Mike Stevens

Active member
Jul 11, 2022
25
Dallas TX
After having a small 7,000-gallon fiberglass in-ground pool for a year and being sold a bill of (expensive) goods by Leslie's when I first opened the pool, I am still left with SUCH frustration over ONE thing: cyanuric acid! I've had to partially drain/refill my pool three times already due to CYA being too high. WHY don't places like Leslie's tell you that there are OTHER ways to add chlorine besides stabilized tablets? Why do tabs contain so much CYA? It's infuriating.

I am at my wit's end trying to find a way to keep the CYA in my pool from rising.
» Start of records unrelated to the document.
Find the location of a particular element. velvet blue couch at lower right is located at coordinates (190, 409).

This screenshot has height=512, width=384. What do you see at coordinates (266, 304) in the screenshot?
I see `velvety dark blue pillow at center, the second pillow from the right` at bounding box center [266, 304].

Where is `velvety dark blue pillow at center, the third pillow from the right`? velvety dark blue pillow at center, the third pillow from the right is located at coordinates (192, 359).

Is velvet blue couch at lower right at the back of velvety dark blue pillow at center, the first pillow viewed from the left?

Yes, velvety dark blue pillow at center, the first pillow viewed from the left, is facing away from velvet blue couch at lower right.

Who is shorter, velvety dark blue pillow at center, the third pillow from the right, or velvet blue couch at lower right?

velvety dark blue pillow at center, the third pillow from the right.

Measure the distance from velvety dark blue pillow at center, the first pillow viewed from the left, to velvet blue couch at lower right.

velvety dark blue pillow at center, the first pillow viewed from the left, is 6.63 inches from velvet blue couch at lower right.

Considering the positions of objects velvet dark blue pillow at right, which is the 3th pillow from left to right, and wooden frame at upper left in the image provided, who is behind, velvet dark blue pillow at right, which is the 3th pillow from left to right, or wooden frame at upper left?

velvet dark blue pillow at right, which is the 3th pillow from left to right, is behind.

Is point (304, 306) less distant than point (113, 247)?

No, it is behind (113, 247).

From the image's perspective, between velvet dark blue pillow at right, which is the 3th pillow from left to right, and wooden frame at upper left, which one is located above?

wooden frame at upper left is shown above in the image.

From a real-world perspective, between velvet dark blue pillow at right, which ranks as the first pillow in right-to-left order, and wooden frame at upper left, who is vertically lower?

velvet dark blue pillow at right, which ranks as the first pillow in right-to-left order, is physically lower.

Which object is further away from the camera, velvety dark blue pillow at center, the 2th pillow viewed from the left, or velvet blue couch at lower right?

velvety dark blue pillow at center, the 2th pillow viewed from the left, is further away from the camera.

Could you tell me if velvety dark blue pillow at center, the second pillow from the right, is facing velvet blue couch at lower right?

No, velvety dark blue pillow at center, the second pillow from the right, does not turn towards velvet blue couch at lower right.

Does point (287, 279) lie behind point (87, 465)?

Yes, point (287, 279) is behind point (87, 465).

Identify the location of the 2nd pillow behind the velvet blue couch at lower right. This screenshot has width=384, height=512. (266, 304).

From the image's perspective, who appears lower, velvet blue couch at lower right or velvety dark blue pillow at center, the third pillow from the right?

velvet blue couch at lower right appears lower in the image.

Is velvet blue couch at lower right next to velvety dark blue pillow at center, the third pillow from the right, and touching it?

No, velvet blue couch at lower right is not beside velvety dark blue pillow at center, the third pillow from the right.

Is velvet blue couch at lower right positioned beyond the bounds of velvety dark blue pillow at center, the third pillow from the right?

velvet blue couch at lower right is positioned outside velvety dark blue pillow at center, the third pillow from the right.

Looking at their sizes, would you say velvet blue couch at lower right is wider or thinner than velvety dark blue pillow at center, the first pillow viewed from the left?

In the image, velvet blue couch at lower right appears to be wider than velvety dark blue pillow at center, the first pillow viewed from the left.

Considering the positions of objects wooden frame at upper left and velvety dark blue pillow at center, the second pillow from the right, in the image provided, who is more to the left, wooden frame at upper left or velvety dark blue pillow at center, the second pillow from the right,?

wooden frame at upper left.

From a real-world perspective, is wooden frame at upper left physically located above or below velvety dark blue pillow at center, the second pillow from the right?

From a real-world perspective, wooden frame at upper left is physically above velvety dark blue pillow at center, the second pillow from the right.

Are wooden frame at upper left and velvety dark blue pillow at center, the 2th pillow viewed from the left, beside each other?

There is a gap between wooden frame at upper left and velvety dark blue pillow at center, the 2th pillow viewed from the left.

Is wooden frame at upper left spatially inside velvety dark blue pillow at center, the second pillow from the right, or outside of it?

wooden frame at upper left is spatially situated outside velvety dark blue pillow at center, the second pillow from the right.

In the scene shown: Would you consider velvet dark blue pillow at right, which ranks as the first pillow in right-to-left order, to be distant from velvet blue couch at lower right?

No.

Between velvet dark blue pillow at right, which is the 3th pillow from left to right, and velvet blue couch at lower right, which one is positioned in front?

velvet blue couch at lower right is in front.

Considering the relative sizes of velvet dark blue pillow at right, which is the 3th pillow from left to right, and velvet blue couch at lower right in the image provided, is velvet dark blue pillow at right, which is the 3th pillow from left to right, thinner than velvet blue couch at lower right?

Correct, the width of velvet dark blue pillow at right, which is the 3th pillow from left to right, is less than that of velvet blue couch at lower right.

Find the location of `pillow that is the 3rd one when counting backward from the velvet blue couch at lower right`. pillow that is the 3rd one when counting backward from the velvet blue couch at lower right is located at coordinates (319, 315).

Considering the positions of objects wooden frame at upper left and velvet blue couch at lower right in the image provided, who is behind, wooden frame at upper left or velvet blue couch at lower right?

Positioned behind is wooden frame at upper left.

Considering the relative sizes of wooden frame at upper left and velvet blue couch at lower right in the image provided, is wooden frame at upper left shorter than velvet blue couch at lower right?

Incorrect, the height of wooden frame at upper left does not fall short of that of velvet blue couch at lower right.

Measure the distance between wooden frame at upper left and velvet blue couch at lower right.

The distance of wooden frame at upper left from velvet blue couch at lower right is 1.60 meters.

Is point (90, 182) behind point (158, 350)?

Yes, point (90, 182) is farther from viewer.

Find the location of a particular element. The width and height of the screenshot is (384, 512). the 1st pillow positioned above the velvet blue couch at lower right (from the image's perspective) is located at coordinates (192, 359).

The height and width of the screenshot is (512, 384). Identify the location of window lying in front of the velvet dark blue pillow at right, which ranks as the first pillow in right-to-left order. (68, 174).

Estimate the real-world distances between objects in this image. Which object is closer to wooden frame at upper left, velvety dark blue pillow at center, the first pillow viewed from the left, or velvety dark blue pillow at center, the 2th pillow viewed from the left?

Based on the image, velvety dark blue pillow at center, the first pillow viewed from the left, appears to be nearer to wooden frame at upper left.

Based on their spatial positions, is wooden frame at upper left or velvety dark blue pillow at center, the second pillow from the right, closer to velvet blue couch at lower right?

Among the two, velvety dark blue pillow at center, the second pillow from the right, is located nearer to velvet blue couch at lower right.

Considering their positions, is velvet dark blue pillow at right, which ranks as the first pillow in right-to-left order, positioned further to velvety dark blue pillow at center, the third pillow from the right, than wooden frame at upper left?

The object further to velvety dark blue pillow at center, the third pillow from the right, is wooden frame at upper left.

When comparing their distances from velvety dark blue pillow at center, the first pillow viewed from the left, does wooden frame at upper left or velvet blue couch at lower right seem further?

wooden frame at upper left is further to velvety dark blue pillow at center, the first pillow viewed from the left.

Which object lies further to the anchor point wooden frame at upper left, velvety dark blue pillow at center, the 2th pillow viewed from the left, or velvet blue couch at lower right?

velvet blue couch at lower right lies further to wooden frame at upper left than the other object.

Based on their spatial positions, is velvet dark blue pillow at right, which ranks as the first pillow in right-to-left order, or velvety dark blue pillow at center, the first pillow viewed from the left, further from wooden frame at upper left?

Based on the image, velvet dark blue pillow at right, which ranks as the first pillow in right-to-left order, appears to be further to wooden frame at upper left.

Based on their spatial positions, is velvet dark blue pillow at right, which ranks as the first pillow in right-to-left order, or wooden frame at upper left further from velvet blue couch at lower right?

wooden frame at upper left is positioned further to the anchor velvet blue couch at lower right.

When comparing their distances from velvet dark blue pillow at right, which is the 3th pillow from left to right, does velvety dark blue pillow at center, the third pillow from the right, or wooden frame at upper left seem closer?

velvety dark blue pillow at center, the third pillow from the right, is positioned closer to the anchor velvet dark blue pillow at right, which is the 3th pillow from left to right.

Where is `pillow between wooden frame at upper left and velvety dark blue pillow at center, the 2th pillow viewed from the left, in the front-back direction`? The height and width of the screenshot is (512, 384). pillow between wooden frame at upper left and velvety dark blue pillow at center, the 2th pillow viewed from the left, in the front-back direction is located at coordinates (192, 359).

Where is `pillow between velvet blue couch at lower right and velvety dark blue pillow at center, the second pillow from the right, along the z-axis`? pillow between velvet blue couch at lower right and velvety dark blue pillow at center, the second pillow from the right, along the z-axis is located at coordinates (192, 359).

I'm experimenting with liquid chlorine, and with keeping stabilized tablets to a minimum in the pool. (Leslie's told me initially to fill the tab feeder all the way to the top!) I just discovered there are NON-stablized tablets on the market, hard to find but just ordered a bucketful.

Does anyone have an idea of exactly what I should be doing to chlorinate my pool with only the minimum CYA being added? I've looked high and low and can't find a definite answer. I'm flying blind trying all different combinations of CYA and non-CYA options.
 
Does anyone have an idea of exactly what I should be doing to chlorinate my pool with only the minimum CYA being added?
Welcome to the forum.
 
I just discovered there are NON-stablized tablets on the market, hard to find but just ordered a bucketful.
Use these wisely as well. They are likely bound by calcium and will increase CH levels in the pool. Too much calcium is just as bad as too much CYA. The only way to remove it is through reverse osmosis or water exchange.

If the tablets are cal-hypo, don't use them in the same tablet chlorinator that was used for trichlor.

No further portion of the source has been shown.